Mexican prosecutors have arrested the mayor of a town in the troubled western state of Michoacán on suspicion of collaborating with a violent drug gang, according to the Associated Press.

The state government of Michoacán said in a statement it had detained Uriel Chavez, the mayor of Apatzingán, a city that has been a major stronghold of the Knights Templar, the AP reported.

Michoacán state prosecutors said Chavez had aided suspected members of the drug gang in extorting members of the city council to the tune of 20,000 pesos, or $1,500, monthly to help the gang purchase weapons, according to the AP.

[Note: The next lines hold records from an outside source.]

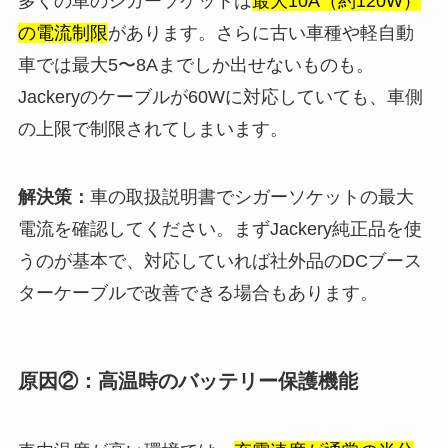
多くの車のシガーソケットは
最大10A（約120W）
の電流制限
があります。さらに古い車種や軽自動
車では最大5〜8Aまでしか出せないものも。
Jackeryのケーブルが60Wに対応していても、車側
の上限で制限されてしまいます。
解決策：
車の取扱説明書でシガーソケットの最大
電流を確認してください。まずJackery純正品を使
うのが基本で、対応していれば社外品のDCブース
ターケーブルで改善できる場合もあります。
原因②：高温時のバッテリー保護機能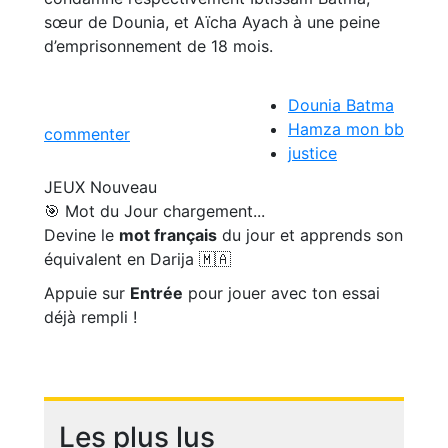
sœur de Dounia, et Aïcha Ayach à une peine
d’emprisonnement de 18 mois.
Dounia Batma
Hamza mon bb
commenter
justice
JEUX
Nouveau
🎯 Mot du Jour
chargement...
Devine le
mot français
du jour et apprends son
équivalent en Darija 🇲🇦
Appuie sur
Entrée
pour jouer avec ton essai
déjà rempli !
Les plus lus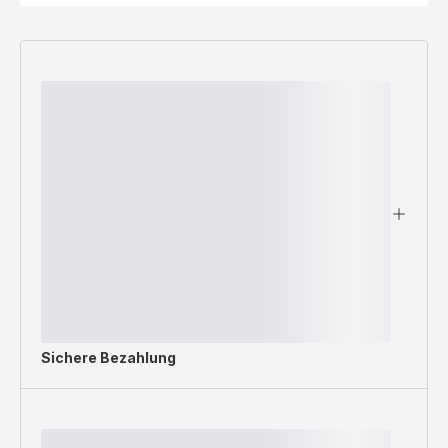
Sichere Bezahlung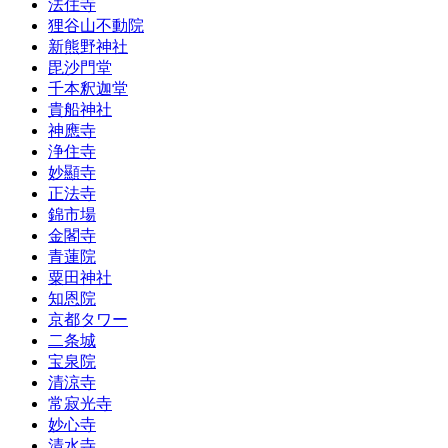
法住寺
狸谷山不動院
新熊野神社
毘沙門堂
千本釈迦堂
貴船神社
神應寺
浄住寺
妙顯寺
正法寺
錦市場
金閣寺
青蓮院
粟田神社
知恩院
京都タワー
二条城
宝泉院
清涼寺
常寂光寺
妙心寺
清水寺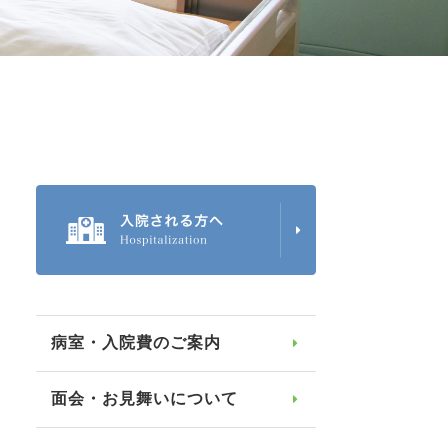
病室・入院費のご案内
面会・お見舞いについて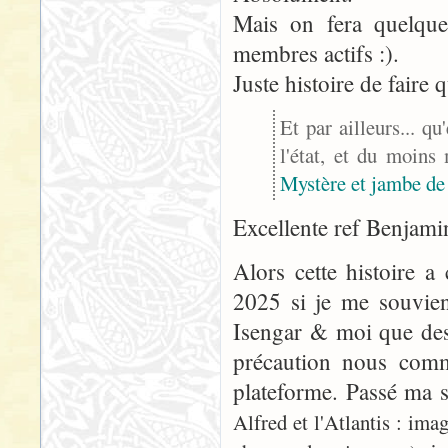
Mais on fera quelque
membres actifs :).
Juste histoire de faire
Et par ailleurs... q
l'état, et du moin
Mystère et jambe de
Excellente ref Benjamin
Alors cette histoire a
2025 si je me souvie
Isengar & moi que des 
précaution nous comm
plateforme. Passé ma
Alfred et l'Atlantis : ima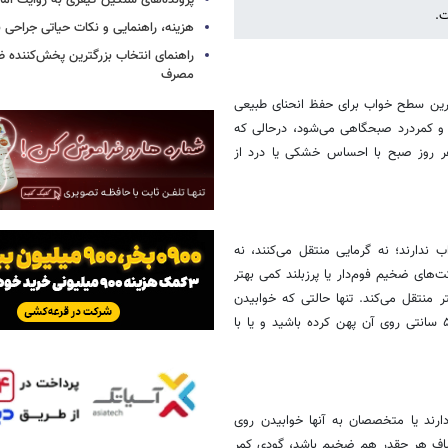
پرونده‌های سنگین کیفری به روایت آما د
ت.
هزینه، راهنمایی و نکات حیاتی جراحی ب
راهنمای انتخاب بزرگترین پخش‌کننده ظ
مصرف
رین سطح خواب برای حفظ انحنای طبیعی
و کمردرد صبحگاهی می‌شود، درحالی که
ر روز صبح با احساس خشکی یا درد از
ندارند؛ نه گرمایی منتقل می‌کنند، نه
‌های ضخیم فوم‌دار یا پرزبلند کمی بهتر
 منتقل می‌کند. تنها حالتی که خوابیدن
روی موکت ضرر کمتری دارد، زمانی است که یک تشکچه طبی یا فوم ۳ تا ۵ سانتی روی آن پهن کرده باشید و یا با
ارند یا متخصصان به آنها خوابیدن روی
اف هر چقدر هم ضخیم باشد، گودی کمر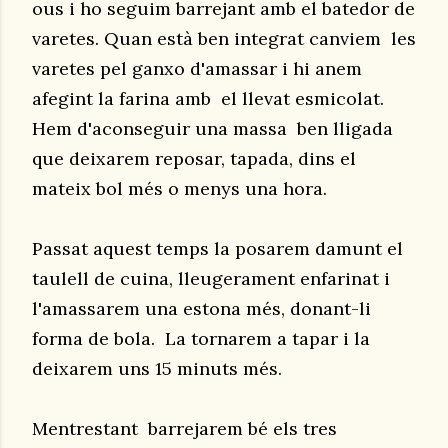
ous i ho seguim barrejant amb el batedor de
varetes. Quan està ben integrat canviem les
varetes pel ganxo d'amassar i hi anem
afegint la farina amb el llevat esmicolat.
Hem d'aconseguir una massa ben lligada
que deixarem reposar, tapada, dins el
mateix bol més o menys una hora.
Passat aquest temps la posarem damunt el
taulell de cuina, lleugerament enfarinat i
l'amassarem una estona més, donant-li
forma de bola. La tornarem a tapar i la
deixarem uns 15 minuts més.
Mentrestant barrejarem bé els tres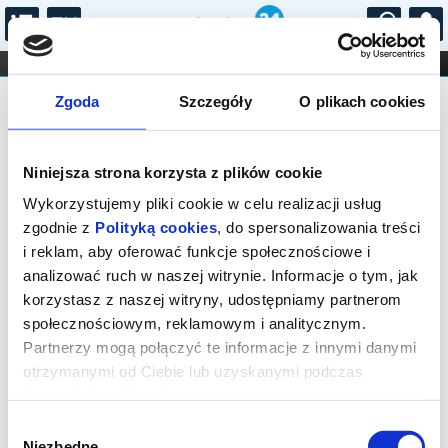
...
KONCERTY
KINO
TEATR
KABARET I
FILHARMONIA
OPERA I BALET
Zgoda
Szczegóły
O plikach cookies
STAND-UP
Agencja Handlowo-Artystyczna
DLA DZIECI
ONLINE
KARNETY
"OSKAR" s.c.
Niniejsza strona korzysta z plików cookie
Wykorzystujemy pliki cookie w celu realizacji usług
zgodnie z
Polityką cookies
, do spersonalizowania treści
Brak wydarzeń
i reklam, aby oferować funkcje społecznościowe i
analizować ruch w naszej witrynie. Informacje o tym, jak
korzystasz z naszej witryny, udostępniamy partnerom
społecznościowym, reklamowym i analitycznym.
Partnerzy mogą połączyć te informacje z innymi danymi
otrzymanymi od Ciebie lub uzyskanymi podczas
korzystania z ich usług.
Wybór
Niezbędne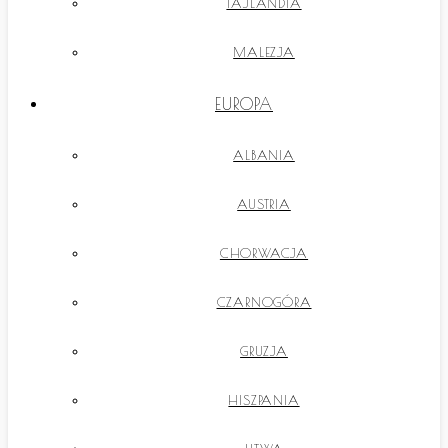
TAJLANDIA
MALEZJA
EUROPA
ALBANIA
AUSTRIA
CHORWACJA
CZARNOGÓRA
GRUZJA
HISZPANIA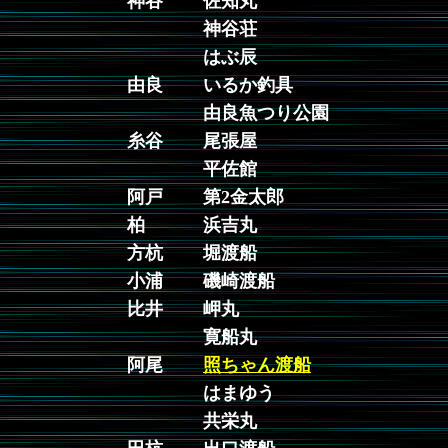
神谷
佐知丸
神谷荘
はぶ辰
由良
いるか釣具
由良魚つり公園
糸谷
尾張屋
平佐館
阿戸
第2金太郎
柏
浜吉丸
方杭
堀渡船
小浦
磯崎渡船
比井
岬丸
寛船丸
阿尾
照ちゃん渡船
はまゆう
共栄丸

The meeting was held in January 2012, when the cartel was at the height of its power, according to prosecutors, the AP reported. The "self-defense" vigilante movement that sprang up last year to fight the cartel had long claimed the Knights Templar controlled, or extorted money from, municipal governments in the western, largely agricultural state.

Mexican President Enrique Peña Nieto pledged to restore order when he took office in December 2012, the AP reported.

Mexico has been racked by drug-related violence in recent years and more than 85,000 people have died in killings linked to drug gang violence since the end of 2006, according to the AP.

The Knights Templar has openly defied the government in Michoacán, and at the start of this year, federal forces began working with local vigilante groups in an effort to crush the cartel, the AP reported.

Since then, the government has killed or captured most of the senior leadership of the Knights Templar, though the face of the gang, Servando Gomez, remains at large, according to the AP.

The Knights emerged from a split in another cartel in Michoacán, known as La Familia, and have controlled large swaths of the restive mountainous state in recent years, extorting farmers and local businesses and even diversifying away from drug trafficking to industries such as mining, the AP reported.